Bush wiretapping program takes hit in Calif ruling
In a repudiation of the Bush administration’s now-defunct terrorist surveillance effort, a federal judge ruled Wednesday that government investigators illegally wiretapped the phone conversations of an Islamic charity and two American lawyers without a search warrant.
U.S. District Court Judge Vaughn Walker said the plaintiffs provided enough evidence to show “they were subjected to warrantless electronic surveillance” by the National Security Agency.
The judge’s 45-page ruling focused narrowly on the case involving the Al-Haramain Islamic Foundation, touching vaguely on the larger question of the program’s legality.
Nonetheless, Al-Haramain lawyer Jon Eisenberg said the ruling had larger implications.
“By virtue of finding what the Bush administration did to our clients was illegal, he found that the Terrorist Surveillance Program was unlawful,” Eisenberg said.
President Bush authorized the surveillance program shortly after 9/11, allowing NSA officials to bypass the courts and intercept electronic communications believed connected to al-Qaida.
Generally, government investigators are required to obtain search warrants signed by judges to eavesdrop on domestic phone calls, e-mail traffic and other electronic communications.
At issue Wednesday was a 2006 lawsuit filed by the Ashland, Ore., branch of the Saudi-based foundation and two American lawyers Wendell Belew and Asim Ghafoor.
Belew and Ghafoor claimed their 2004 phone conversations with foundation official Soliman al-Buthi were wiretapped without warrants soon after the Treasury Department had declared the Oregon branch a supporter of terrorism.
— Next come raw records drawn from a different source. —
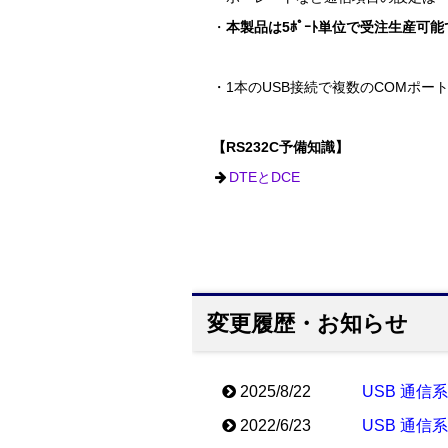
・
本製品は5ﾎﾟｰﾄ単位で受注生産可
・1本のUSB接続で複数のCOMポー
【RS232C予備知識】
DTEとDCE
変更履歴・お知らせ
2025/8/22
USB 通信
2022/6/23
USB 通信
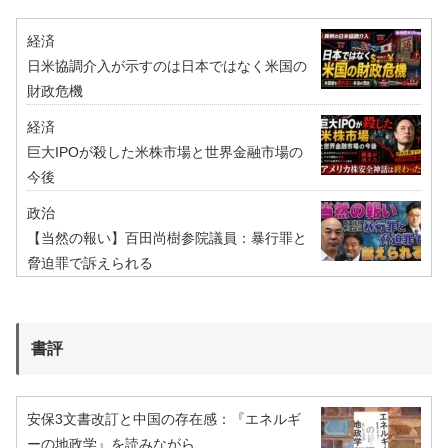
経済
日米協調介入が示すのは日本ではなく米国の
財政危機
経済
巨大IPOが殺した米株市場と世界金融市場の
今後
政治
【当然の報い】百田尚樹参院議員：暴行罪と
脅迫罪で訴えられる
書評
安保3文書改訂と中国の存在感：『エネルギ
ーの地政学』を読みながら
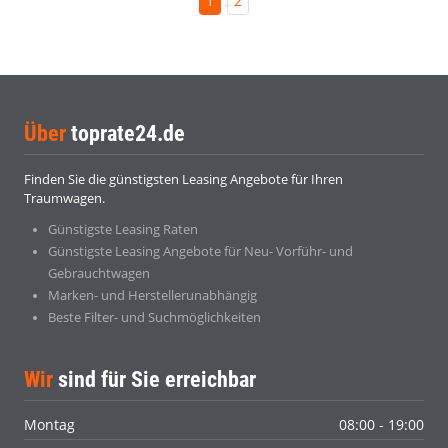
1
2
Über
toprate24.de
Finden Sie die günstigsten Leasing Angebote für Ihren
Traumwagen.
Günstigste Leasing Raten
Günstigste Leasing Angebote für Neu- Vorführ- und
Gebrauchtwagen
Marken- und Herstellerunabhängig
Beste Filter- und Suchmöglichkeiten
Wir
sind für Sie erreichbar
Montag
08:00 - 19:00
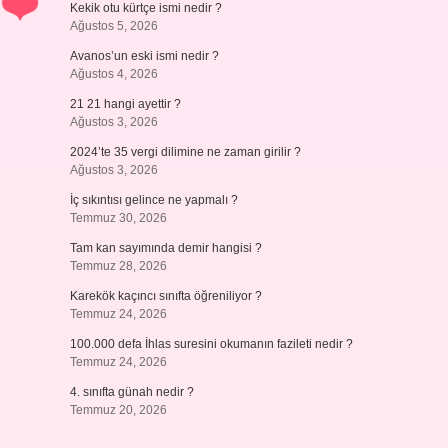
Kekik otu kürtçe ismi nedir ?
Ağustos 5, 2026
Avanos’un eski ismi nedir ?
Ağustos 4, 2026
21 21 hangi ayettir ?
Ağustos 3, 2026
2024’te 35 vergi dilimine ne zaman girilir ?
Ağustos 3, 2026
İç sıkıntısı gelince ne yapmalı ?
Temmuz 30, 2026
Tam kan sayımında demir hangisi ?
Temmuz 28, 2026
Karekök kaçıncı sınıfta öğreniliyor ?
Temmuz 24, 2026
100.000 defa İhlas suresini okumanın fazileti nedir ?
Temmuz 24, 2026
4. sınıfta günah nedir ?
Temmuz 20, 2026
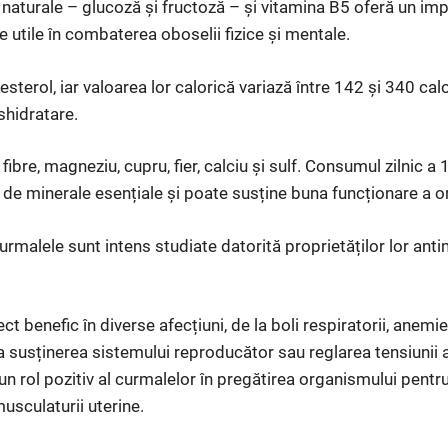
naturale – glucoză și fructoză – și vitamina B5 oferă un imp
ce utile în combaterea oboselii fizice și mentale.
sterol, iar valoarea lor calorică variază între 142 și 340 cal
shidratare.
ibre, magneziu, cupru, fier, calciu și sulf. Consumul zilnic 
c de minerale esențiale și poate susține buna funcționare a o
rmalele sunt intens studiate datorită proprietăților lor anti
t benefic în diverse afecțiuni, de la boli respiratorii, anemie
a susținerea sistemului reproducător sau reglarea tensiunii ar
 un rol pozitiv al curmalelor în pregătirea organismului pentr
usculaturii uterine.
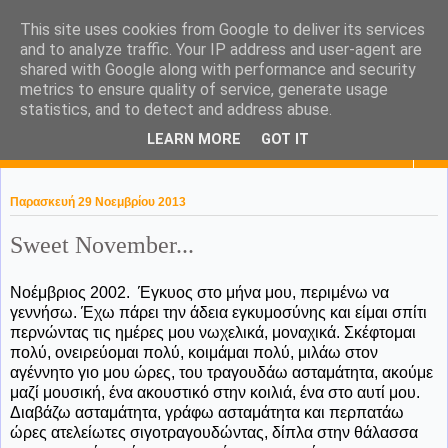
This site uses cookies from Google to deliver its services
KaPa. Me without you...tea
and to analyze traffic. Your IP address and user-agent are
shared with Google along with performance and security
without a biscuit!
metrics to ensure quality of service, generate usage
statistics, and to detect and address abuse.
LEARN MORE
GOT IT
▼
Παρασκευή 29 Νοεμβρίου 2013
Sweet November...
Νοέμβριος 2002. Έγκυος στο μήνα μου, περιμένω να
γεννήσω. Έχω πάρει την άδεια εγκυμοσύνης και είμαι σπίτι
περνώντας τις ημέρες μου νωχελικά, μοναχικά. Σκέφτομαι
πολύ, ονειρεύομαι πολύ, κοιμάμαι πολύ, μιλάω στον
αγέννητο γιο μου ώρες, του τραγουδάω ασταμάτητα, ακούμε
μαζί μουσική, ένα ακουστικό στην κοιλιά, ένα στο αυτί μου.
Διαβάζω ασταμάτητα, γράφω ασταμάτητα και περπατάω
ώρες ατελείωτες σιγοτραγουδώντας, δίπλα στην θάλασσα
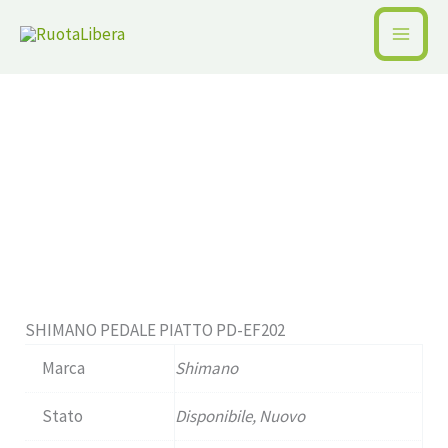
Vai
al
Home /
Pagina precedente
contenuto
Disponibile
SHIMANO PEDALE PIATTO PD-EF202
Marca
Shimano
Stato
Disponibile, Nuovo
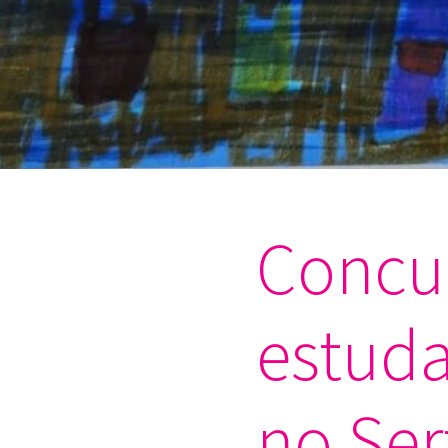
Concur
estuda
no Ser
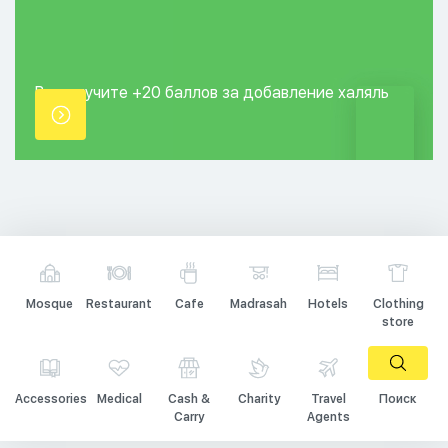
Вы получите +20
баллов за добавление
халяль
точки.
Mosque
Restaurant
Cafe
Madrasah
Hotels
Clothing
store
Accessories
Medical
Cash &
Charity
Travel
Поиск
Carry
Agents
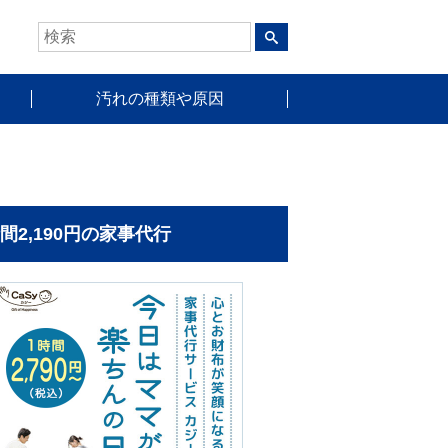
汚れの種類や原因
時間2,190円の家事代行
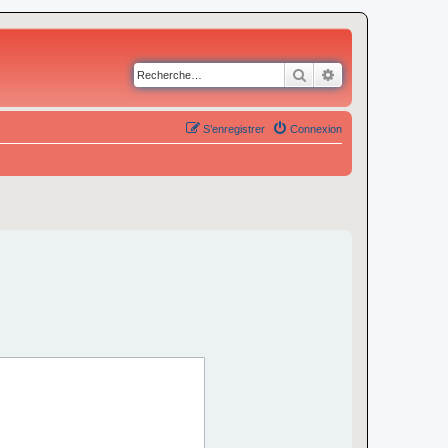
Rechercher
Recherche avancé
S’enregistrer
Connexion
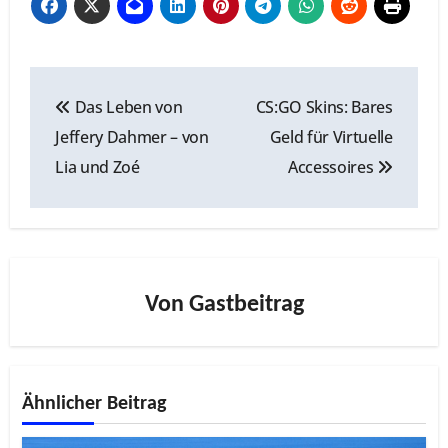
Beitragsnavigation
Das Leben von
CS:GO Skins: Bares
Jeffery Dahmer – von
Geld für Virtuelle
Lia und Zoé
Accessoires
Von
Gastbeitrag
Ähnlicher Beitrag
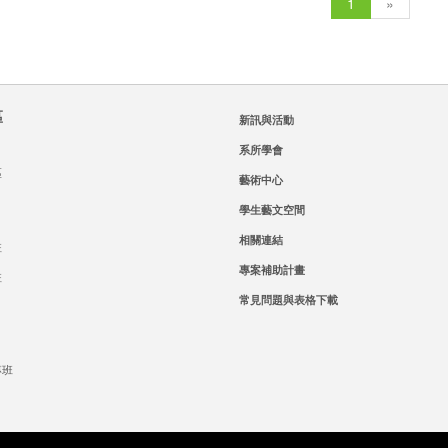
1
»
區
新訊與活動
系所學會
區
藝術中心
學生藝文空間
相關連結
班
專案補助計畫
班
常見問題與表格下載
專班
They argued that wiretaps installed without a judge’s authorization are illegal.
It was the last active case pending before a trial judge challenging the wiretapping program that ended in 2007.
“The ruling ends the case, but without the fireworks everyone expected,” George Washington University law professor Orin Kerr said. “It ended with a whimper.”
The plaintiffs were seeking $1 million each, plus attorney fees in the case. Walker ordered more legal arguments before deciding on possible damages.
The ruling came after U.S. Attorney General Eric Holder said the lawsuit threatened to expose ongoing intelligence work and must be thrown out.
In making the argument, the Obama administration agreed with the Bush administration’s position on the case but insisted it came to the decision differently.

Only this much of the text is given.